**WHAT THE TASK ASKS**
The answer should consist solely of the lines from the first one below through the line containing "cáo hiển thị", copied exactly.

**DATA FOR THIS EXERCISE**
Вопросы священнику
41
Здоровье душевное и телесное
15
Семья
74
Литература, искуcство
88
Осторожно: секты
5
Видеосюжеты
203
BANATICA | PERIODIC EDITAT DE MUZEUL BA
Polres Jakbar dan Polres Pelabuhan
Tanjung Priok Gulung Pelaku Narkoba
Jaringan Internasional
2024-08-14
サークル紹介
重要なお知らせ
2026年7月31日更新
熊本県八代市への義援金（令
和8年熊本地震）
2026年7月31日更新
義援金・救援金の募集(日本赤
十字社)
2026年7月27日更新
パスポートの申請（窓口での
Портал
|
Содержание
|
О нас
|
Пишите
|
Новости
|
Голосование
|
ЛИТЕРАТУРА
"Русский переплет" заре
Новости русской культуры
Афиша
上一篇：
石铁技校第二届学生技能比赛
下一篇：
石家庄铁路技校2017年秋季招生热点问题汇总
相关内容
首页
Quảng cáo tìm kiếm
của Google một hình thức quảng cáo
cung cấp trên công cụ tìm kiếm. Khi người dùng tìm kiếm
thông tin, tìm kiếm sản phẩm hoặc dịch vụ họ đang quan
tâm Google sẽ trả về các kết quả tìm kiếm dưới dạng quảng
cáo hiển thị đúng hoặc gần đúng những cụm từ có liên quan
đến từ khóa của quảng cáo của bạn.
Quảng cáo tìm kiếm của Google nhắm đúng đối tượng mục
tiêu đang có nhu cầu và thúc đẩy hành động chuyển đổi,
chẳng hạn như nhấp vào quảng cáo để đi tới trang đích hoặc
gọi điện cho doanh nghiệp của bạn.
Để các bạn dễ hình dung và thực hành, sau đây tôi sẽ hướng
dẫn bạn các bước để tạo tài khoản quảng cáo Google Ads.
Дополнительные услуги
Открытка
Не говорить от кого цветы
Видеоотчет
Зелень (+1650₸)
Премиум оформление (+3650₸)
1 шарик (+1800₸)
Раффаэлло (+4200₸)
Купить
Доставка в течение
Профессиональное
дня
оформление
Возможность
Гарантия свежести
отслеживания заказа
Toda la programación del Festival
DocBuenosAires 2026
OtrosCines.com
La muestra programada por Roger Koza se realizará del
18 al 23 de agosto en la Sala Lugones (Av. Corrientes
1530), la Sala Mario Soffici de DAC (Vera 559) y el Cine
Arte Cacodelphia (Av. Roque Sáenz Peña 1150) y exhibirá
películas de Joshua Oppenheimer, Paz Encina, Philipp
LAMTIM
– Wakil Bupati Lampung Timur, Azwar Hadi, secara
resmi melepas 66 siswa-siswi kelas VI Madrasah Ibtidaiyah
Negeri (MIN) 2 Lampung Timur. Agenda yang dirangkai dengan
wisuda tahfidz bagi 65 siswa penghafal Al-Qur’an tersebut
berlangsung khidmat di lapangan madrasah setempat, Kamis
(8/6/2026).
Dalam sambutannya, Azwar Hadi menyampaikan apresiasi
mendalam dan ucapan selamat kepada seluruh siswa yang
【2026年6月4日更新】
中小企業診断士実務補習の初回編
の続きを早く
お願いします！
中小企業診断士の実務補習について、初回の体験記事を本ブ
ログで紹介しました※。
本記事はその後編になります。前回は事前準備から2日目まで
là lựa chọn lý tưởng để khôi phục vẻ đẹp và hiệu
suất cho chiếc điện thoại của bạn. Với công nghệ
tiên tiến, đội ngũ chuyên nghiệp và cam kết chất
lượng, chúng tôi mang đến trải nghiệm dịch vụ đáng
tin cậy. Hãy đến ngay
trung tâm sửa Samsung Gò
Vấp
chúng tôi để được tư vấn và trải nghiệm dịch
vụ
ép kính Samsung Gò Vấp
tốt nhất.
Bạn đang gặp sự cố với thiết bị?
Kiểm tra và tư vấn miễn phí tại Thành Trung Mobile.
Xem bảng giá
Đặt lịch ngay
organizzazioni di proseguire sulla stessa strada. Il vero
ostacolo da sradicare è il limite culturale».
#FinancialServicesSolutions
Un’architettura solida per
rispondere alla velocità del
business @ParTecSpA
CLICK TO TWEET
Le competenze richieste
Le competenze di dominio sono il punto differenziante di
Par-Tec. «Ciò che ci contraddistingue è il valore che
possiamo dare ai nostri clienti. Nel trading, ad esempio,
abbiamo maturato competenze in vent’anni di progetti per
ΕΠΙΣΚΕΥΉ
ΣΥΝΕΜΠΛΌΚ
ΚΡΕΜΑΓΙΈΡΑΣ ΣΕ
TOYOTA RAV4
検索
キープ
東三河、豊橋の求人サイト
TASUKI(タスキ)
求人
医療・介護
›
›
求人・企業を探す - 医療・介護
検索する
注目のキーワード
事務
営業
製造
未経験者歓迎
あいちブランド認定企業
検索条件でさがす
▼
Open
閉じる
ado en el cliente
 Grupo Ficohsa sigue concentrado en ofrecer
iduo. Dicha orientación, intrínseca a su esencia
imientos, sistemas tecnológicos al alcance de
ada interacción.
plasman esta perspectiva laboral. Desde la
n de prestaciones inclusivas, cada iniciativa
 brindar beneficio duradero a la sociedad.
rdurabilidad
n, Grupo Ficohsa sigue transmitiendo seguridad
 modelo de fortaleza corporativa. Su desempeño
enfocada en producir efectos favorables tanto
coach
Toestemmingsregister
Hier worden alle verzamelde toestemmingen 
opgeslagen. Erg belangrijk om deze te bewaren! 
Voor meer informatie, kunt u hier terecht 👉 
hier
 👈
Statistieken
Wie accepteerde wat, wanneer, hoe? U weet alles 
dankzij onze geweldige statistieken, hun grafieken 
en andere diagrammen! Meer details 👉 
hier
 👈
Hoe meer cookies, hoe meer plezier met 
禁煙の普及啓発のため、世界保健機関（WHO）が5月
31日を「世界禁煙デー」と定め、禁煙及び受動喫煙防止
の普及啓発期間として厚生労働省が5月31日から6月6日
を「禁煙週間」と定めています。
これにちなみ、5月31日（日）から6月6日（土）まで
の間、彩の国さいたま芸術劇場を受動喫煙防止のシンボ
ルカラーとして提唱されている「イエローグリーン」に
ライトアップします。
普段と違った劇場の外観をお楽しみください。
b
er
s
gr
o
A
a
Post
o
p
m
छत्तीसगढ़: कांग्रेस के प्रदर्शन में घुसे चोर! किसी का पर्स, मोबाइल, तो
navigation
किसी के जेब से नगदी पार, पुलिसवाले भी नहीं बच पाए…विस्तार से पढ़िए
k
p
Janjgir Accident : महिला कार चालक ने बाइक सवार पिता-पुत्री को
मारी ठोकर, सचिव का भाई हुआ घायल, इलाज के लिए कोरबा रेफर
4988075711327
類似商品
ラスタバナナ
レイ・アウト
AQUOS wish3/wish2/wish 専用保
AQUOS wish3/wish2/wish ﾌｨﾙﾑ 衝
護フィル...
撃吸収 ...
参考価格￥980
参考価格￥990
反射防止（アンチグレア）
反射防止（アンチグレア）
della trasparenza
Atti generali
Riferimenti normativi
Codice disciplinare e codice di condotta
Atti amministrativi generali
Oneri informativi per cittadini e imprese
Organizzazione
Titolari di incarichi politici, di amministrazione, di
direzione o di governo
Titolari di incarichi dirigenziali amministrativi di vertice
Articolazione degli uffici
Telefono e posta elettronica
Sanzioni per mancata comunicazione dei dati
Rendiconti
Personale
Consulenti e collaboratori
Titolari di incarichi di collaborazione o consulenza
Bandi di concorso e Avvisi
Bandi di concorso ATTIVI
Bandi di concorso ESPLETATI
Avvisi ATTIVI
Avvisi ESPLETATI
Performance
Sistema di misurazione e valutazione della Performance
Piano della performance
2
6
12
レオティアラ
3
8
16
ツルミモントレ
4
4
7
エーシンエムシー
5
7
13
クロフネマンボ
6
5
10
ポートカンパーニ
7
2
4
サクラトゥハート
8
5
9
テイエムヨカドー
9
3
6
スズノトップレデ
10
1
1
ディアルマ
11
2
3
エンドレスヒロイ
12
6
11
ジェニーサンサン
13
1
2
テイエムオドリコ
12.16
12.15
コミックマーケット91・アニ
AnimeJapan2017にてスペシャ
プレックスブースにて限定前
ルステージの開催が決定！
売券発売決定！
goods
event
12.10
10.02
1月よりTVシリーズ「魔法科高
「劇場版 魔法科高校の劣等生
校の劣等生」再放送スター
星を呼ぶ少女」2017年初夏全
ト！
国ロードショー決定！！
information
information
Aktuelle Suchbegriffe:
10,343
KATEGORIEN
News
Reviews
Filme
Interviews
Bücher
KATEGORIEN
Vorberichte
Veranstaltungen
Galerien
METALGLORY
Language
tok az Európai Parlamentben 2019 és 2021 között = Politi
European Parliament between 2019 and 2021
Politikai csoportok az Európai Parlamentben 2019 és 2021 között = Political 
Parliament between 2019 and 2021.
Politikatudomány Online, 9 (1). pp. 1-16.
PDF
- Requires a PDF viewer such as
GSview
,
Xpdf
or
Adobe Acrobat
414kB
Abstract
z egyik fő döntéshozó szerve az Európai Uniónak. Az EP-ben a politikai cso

**TASK SOLUTION**
Вопросы священнику
41
Здоровье душевное и телесное
15
Семья
74
Литература, искуcство
88
Осторожно: секты
5
Видеосюжеты
203
BANATICA | PERIODIC EDITAT DE MUZEUL BA
Polres Jakbar dan Polres Pelabuhan
Tanjung Priok Gulung Pelaku Narkoba
Jaringan Internasional
2024-08-14
サークル紹介
重要なお知らせ
2026年7月31日更新
熊本県八代市への義援金（令
和8年熊本地震）
2026年7月31日更新
義援金・救援金の募集(日本赤
十字社)
2026年7月27日更新
パスポートの申請（窓口での
Портал
|
Содержание
|
О нас
|
Пишите
|
Новости
|
Голосование
|
ЛИТЕРАТУРА
"Русский переплет" заре
Новости русской культуры
Афиша
上一篇：
石铁技校第二届学生技能比赛
下一篇：
石家庄铁路技校2017年秋季招生热点问题汇总
相关内容
首页
Quảng cáo tìm kiếm
của Google một hình thức quảng cáo
cung cấp trên công cụ tìm kiếm. Khi người dùng tìm kiếm
thông tin, tìm kiếm sản phẩm hoặc dịch vụ họ đang quan
tâm Google sẽ trả về các kết quả tìm kiếm dưới dạng quảng
cáo hiển thị đúng hoặc gần đúng những cụm từ có liên quan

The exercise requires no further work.